First, I thought about the pens. I went looking for the sort of pens I used to use and found that fountain pens have got more expensive over the last fifteen years. Research led me to some great UK-based pen shops, the Fountain Pen Network, and of course ebay, and it turns out that according to most people I know who are into fountain pens (and I was quite surprised to find out how many people I knew who were into fountain pens!), the contemporary inexpensive fountain pen that gives the most bang for buck (particularly for somebody who doesn’t care for Parkers) is the Lamy Safari. Lamy is a German company, and before I started this pen research I had never heard of them. Now, I could have held out for a Sheaffer on ebay, but my beloved Targas are going for £20 and up, and I just don’t have it. So I did some more research and found out that Ryman’s (a stationery chain based in the UK) carries the Lamy Safari.
Then, I began to consider the songbook. I thought back to the last time I’d replaced the book on the inside. It had been six years, and the spine on the interior book was breaking. Maybe I’d break the mold and buy a real Moleskine this time, leave the cover behind. That might be a way forward. As it turned out, the Ryman’s I visited had both the Safari and several species of A6 notebook. In the end, I went with a cheaper A6 notebook, because the Moleskine was just too expensive.

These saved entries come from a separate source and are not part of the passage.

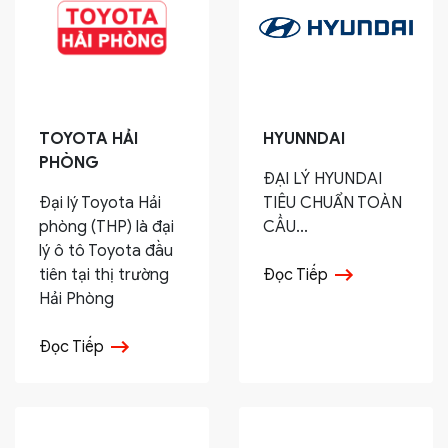
TOYOTA HẢI
HYUNNDAI
PHÒNG
ĐẠI LÝ HYUNDAI
Đại lý Toyota Hải
TIÊU CHUẨN TOÀN
phòng (THP) là đại
CẦU...
lý ô tô Toyota đầu
tiên tại thị trường
Đọc Tiếp
Hải Phòng
Đọc Tiếp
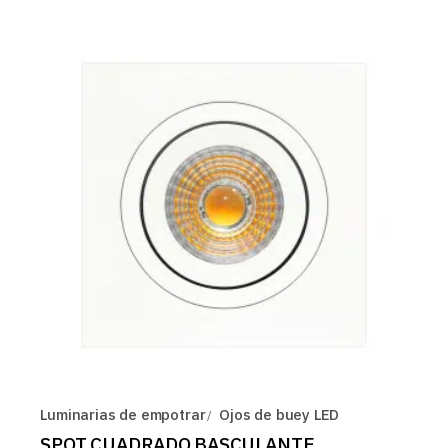
Luminarias de empotrar
Ojos de buey LED
SPOT CUADRADO BASCULANTE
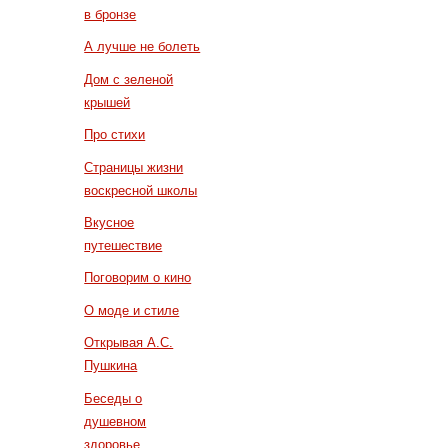
в бронзе
А лучше не болеть
Дом с зеленой
крышей
Про стихи
Страницы жизни
воскресной школы
Вкусное
путешествие
Поговорим о кино
О моде и стиле
Открывая А.С.
Пушкина
Беседы о
душевном
здоровье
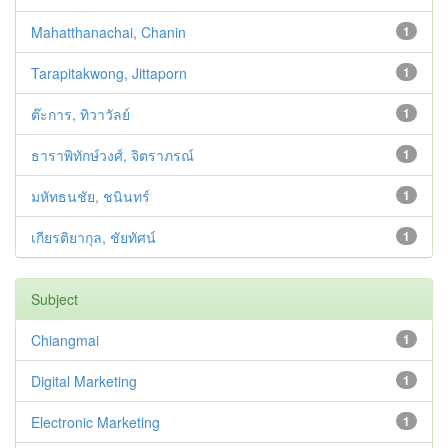
Mahatthanachai, Chanin
1
Tarapitakwong, Jittaporn
1
ต๊ะการ, ทิวาวัลย์
1
ธาราพิทักษ์วงศ์, จิตราภรณ์
1
มหัทธนชัย, ชนินทร์
1
เกียรติยากุล, ชัยทัศน์
1
Subject
Chiangmai
1
Digital Marketing
1
Electronic Marketing
1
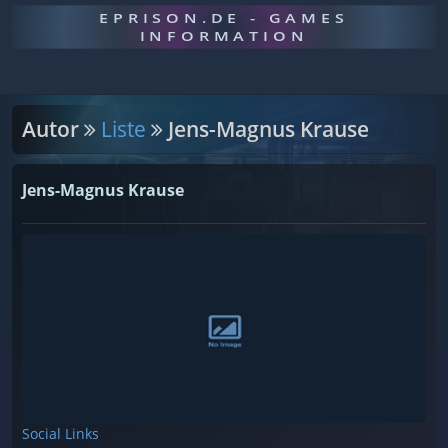
EPRISON.DE - GAMES
INFORMATION
Autor
Liste
Jens-Magnus Krause
Jens-Magnus Krause
Social Links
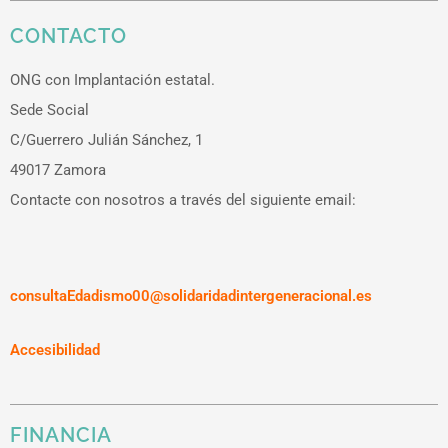
CONTACTO
ONG con Implantación estatal.
Sede Social
C/Guerrero Julián Sánchez, 1
49017 Zamora
Contacte con nosotros a través del siguiente email:
consultaEdadismo00@solidaridadintergeneracional.es
Accesibilidad
FINANCIA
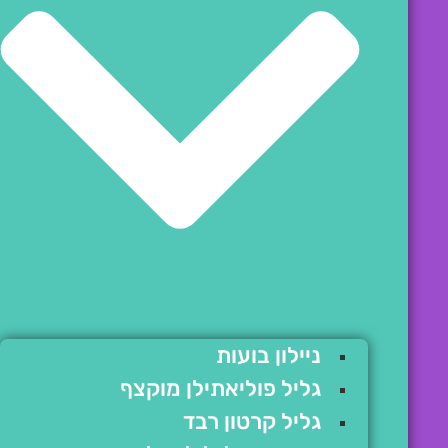
ניילון בועות
גליל פוליאתילן מוקצף
גליל קרטון רבד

It was a Thursday evening. I got the family dinner behind me and sent the husband and son upstairs to surf the net (not that they needed much encouragement). I inked the Lamy and tested it on a plain piece of paper. Despite the near-weightlessness of the pen in comparison to my Sheaffers, it felt like the same process, if with a slightly skinnier partner. I needn’t have done a test stroke on that extra piece of paper: it was ready to write almost immediately upon having been inked. What a lovely feeling. And then, over the next four or five hours (time got away from me), I went through the previous songbook, line by line. I copied old things that felt promising into the new book, put aside things that were not ever going to become songs, and let my hand get used to the Lamy. Writing the songs down by hand just seems to connect me to them, even if they were written eight years ago. Every one has a history, but whether that history will go forward is a question only the pen, and I, and the next few pages of that precious little notebook can answer. But now, now I am back in the circle of songwriting. Now I have my setting secure, my tools in their places. I’ve got my fingers on it. It’s only a matter of waiting for the moon to rise.